In its place, however, was another massive question-begger, another primatal “if.” Said Dr. Ramsey: “It won’t be surprising if other churches in the Anglican Communion do not take us very seriously if, having exhorted them to seek unity on these lines, we are unwilling or unable to do it ourselves.” This unhappily worded statement suggests a wrong motive for action, implies that the Church of England is already in some sense morally committed to the scheme, leaves no room for a courageous change of heart, and advocates uniformity more than unity.

But this point came later in his address, almost as an incidental. Very properly the archbishop spent much time discussing the Service of Reconciliation. “Of course it resembles an ordination,” he said, in reply to a common objection. Instead, however, of going on to say where it is not an ordination, he veered off to put the whole matter on his own terms. Three questions, he suggested, are important: “What is God asked in this service to do?” (which seems to me to be the very point in dispute). “Is God able to do what he is asked in this service to do?” (Who could possibly say no to the question in that form?) “What will be the result for the recipients if God does what he is asked to do?” (All right, but what will be the result if he doesn’t?)

“If we can answer these questions,” continues Dr. Ramsey (how they are answered is evidently of no moment), “we shall be saying a great deal, and perhaps saying as much as needs to be said, even though we disclaim saying within the service what the relative needs of the recipients are and what particular gifts God gives in each case to meet those needs.” The point Dr. Ramsey is tortuously trying to make here is dependent first on the validity of, and lack of ambiguity in, his questions—and then on his getting to them the answers he wants.

Thereafter he says that bishops, elsewhere referred to as “the historic episcopate,” are “necessary for a reunited Christendom.” This means that conversations with the Church of Scotland should be concerned chiefly with the terms on which the Kirk will accept bishops, so that what is lacking in Presbyterian ministers may be put right. While appearing to state that ministers of non-episcopal churches are “real ministers of God’s Word and sacraments,” Dr. Ramsey more than appears to concur in the view that all ministries are not “equally sufficient.” All must be made “equally and acceptably” presbyters in God’s Church. “I have done a good many things of doubtful morality,” admits the Archbishop of Canterbury, “but I am sure that if I am allowed to share in the Service of Reconciliation this will not be one of them.” There is an element of the bathetic in that. The primate’s past is his own affair, and is a red herring here.

Toward the end of his convocation address we find Dr. Ramsey hitting an eschatological note. This might at other times be welcomed, but I doubt if it is really helpful at this stage to make tendentious allusions to “the judgment” in the context of those who reject the merger with the Methodists.

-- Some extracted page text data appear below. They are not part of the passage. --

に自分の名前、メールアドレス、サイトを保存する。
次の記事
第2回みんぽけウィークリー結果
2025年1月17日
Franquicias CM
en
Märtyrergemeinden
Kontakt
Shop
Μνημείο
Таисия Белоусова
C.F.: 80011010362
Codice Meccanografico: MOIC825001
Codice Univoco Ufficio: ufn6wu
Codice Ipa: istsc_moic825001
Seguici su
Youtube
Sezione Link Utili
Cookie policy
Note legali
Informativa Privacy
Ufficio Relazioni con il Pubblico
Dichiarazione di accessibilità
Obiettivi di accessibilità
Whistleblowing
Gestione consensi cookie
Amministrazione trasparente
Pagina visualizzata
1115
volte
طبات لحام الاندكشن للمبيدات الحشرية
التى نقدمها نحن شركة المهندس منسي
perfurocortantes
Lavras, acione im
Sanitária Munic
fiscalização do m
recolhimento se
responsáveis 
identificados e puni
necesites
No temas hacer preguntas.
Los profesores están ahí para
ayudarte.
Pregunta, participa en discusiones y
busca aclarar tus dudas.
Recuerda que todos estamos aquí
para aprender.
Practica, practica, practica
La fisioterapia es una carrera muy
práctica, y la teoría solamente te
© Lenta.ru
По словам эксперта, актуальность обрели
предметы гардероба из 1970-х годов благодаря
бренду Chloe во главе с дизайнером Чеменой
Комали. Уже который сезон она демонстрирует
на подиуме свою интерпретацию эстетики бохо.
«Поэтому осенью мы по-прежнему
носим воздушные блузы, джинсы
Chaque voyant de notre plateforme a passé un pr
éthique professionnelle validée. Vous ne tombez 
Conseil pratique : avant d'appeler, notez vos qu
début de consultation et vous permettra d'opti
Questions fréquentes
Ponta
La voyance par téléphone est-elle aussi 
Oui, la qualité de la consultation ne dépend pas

Moreover, the primate admits that “our present understanding of the episcopate and of the Eucharist may be but a shadow of the understanding which may be ours in the future plenitude of the Church.” Precisely. If present understanding is indeed so shadowy, one might ask why earlier, in order to build up his argument, he had advocated hardline Anglicanism with regard to bishops and intercommunion.

The archbishop’s closing sentence, which immediately followed on the words quoted above, is: “It is in these ways that I think a voice is saying, ‘Speak to the children of Israel that they go forward.’ ” While hesitating to question any special archiepiscopal revelation, one might ask whether the same children of Israel did not discover the folly of going forward when the cloud was still.